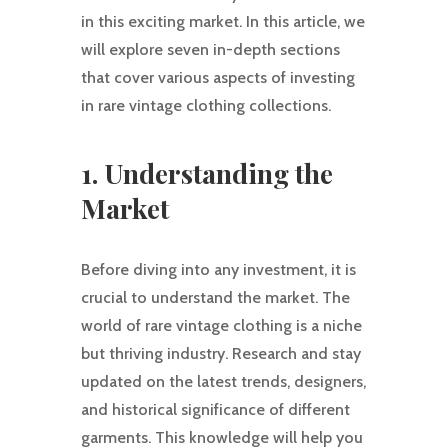
in this exciting market. In this article, we
will explore seven in-depth sections
that cover various aspects of investing
in rare vintage clothing collections.
1. Understanding the
Market
Before diving into any investment, it is
crucial to understand the market. The
world of rare vintage clothing is a niche
but thriving industry. Research and stay
updated on the latest trends, designers,
and historical significance of different
garments. This knowledge will help you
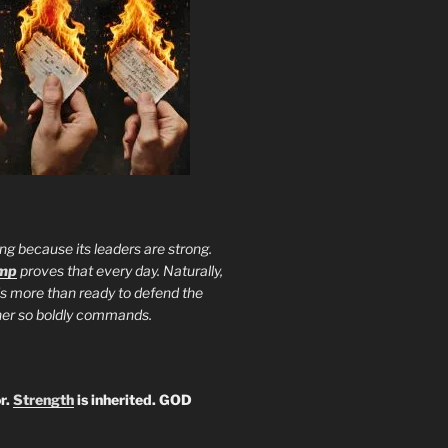
ng because its leaders are strong.
ump
proves that every day. Naturally,
is more than ready to defend the
ther so boldly commands.
r.
Strength
is inherited. GOD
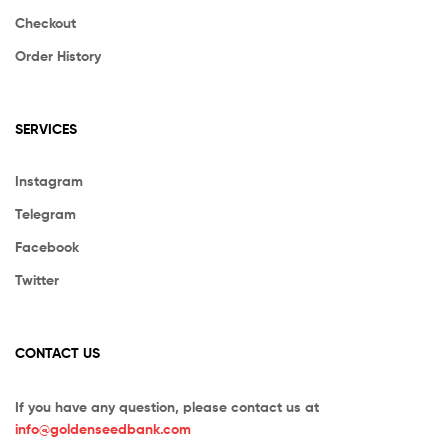
Checkout
Order History
SERVICES
Instagram
Telegram
Facebook
Twitter
CONTACT US
If you have any question, please contact us at
info@goldenseedbank.com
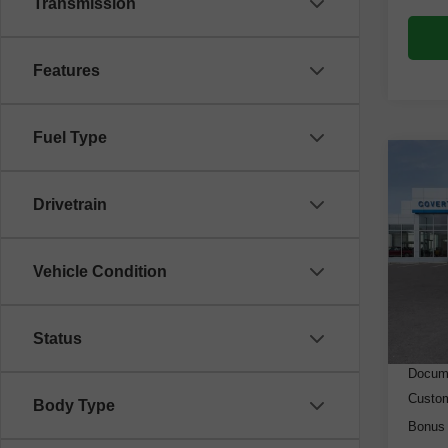
Transmission
Features
Fuel Type
Co
New
Drivetrain
Silv
VIN:
3
Model
Vehicle Condition
Cou
MSRP
Status
Dealer
Docume
Custo
Body Type
Bonus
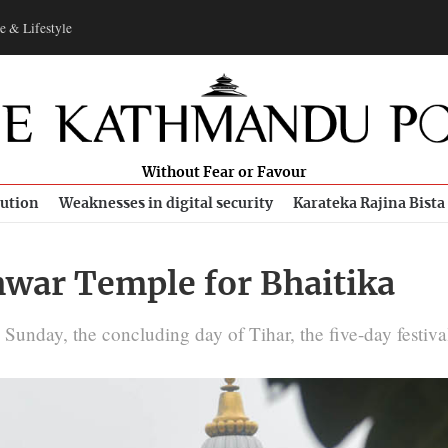
e & Lifestyle
Without Fear or Favour
bution
Weaknesses in digital security
Karateka Rajina Bista
hwar Temple for Bhaitika
Sunday, the concluding day of Tihar, the five-day festival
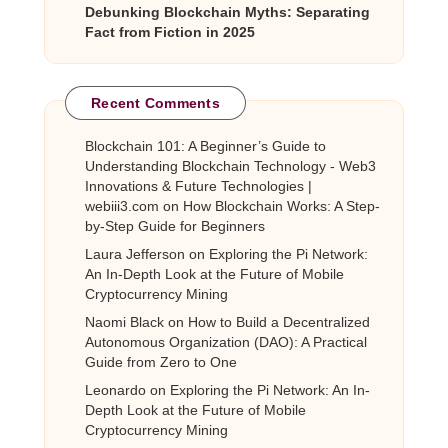
Debunking Blockchain Myths: Separating
Fact from Fiction in 2025
Recent Comments
Blockchain 101: A Beginner’s Guide to
Understanding Blockchain Technology - Web3
Innovations & Future Technologies |
webiii3.com
on
How Blockchain Works: A Step-
by-Step Guide for Beginners
Laura Jefferson
on
Exploring the Pi Network:
An In-Depth Look at the Future of Mobile
Cryptocurrency Mining
Naomi Black
on
How to Build a Decentralized
Autonomous Organization (DAO): A Practical
Guide from Zero to One
Leonardo
on
Exploring the Pi Network: An In-
Depth Look at the Future of Mobile
Cryptocurrency Mining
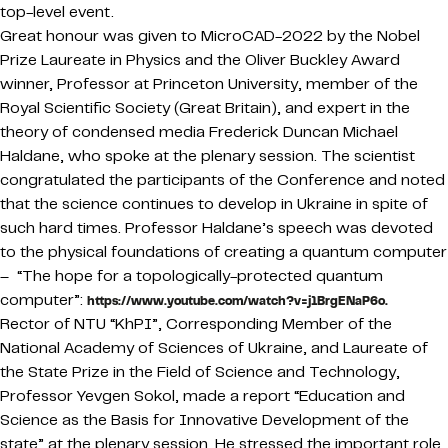
top-level event.
Great honour was given to MicroCAD-2022 by the Nobel
Prize Laureate in Physics and the Oliver Buckley Award
winner, Professor at Princeton University, member of the
Royal Scientific Society (Great Britain), and expert in the
theory of condensed media Frederick Duncan Michael
Haldane, who spoke at the plenary session. The scientist
congratulated the participants of the Conference and noted
that the science continues to develop in Ukraine in spite of
such hard times. Professor Haldane’s speech was devoted
to the physical foundations of creating a quantum computer
– “The hope for a topologically-protected quantum
computer”:
https://www.youtube.com/watch?v=j1BrgENaP6o.
Rector of NTU “KhPI”, Corresponding Member of the
National Academy of Sciences of Ukraine, and Laureate of
the State Prize in the Field of Science and Technology,
Professor Yevgen Sokol, made a report “Education and
Science as the Basis for Innovative Development of the
state” at the plenary session. He stressed the important role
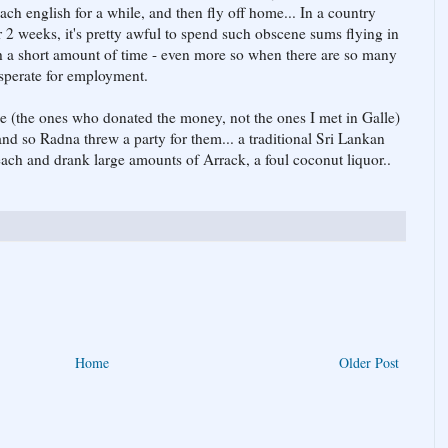
each english for a while, and then fly off home... In a country
r 2 weeks, it's pretty awful to spend such obscene sums flying in
h a short amount of time - even more so when there are so many
sperate for employment.
le (the ones who donated the money, not the ones I met in Galle)
nd so Radna threw a party for them... a traditional Sri Lankan
each and drank large amounts of Arrack, a foul coconut liquor..
Home
Older Post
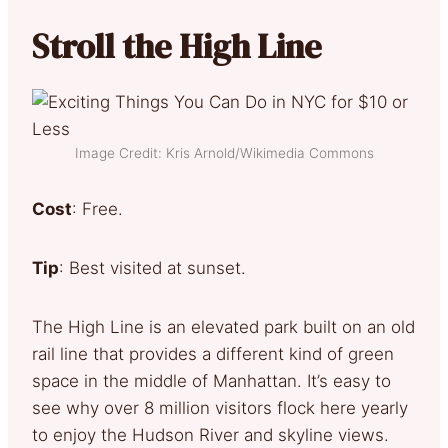
Stroll the High Line
Image Credit: Kris Arnold/Wikimedia Commons
Cost
: Free.
Tip
: Best visited at sunset.
The High Line is an elevated park built on an old
rail line that provides a different kind of green
space in the middle of Manhattan. It’s easy to
see why over 8 million visitors flock here yearly
to enjoy the Hudson River and skyline views.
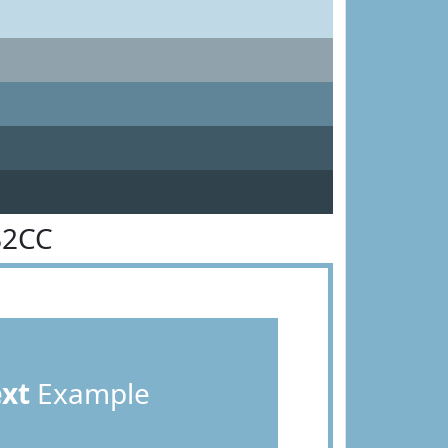
B2CC
ext
Example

What to work on: State how many lines in the material contain "that", giving nothing besides the count.

Exercise solution: 4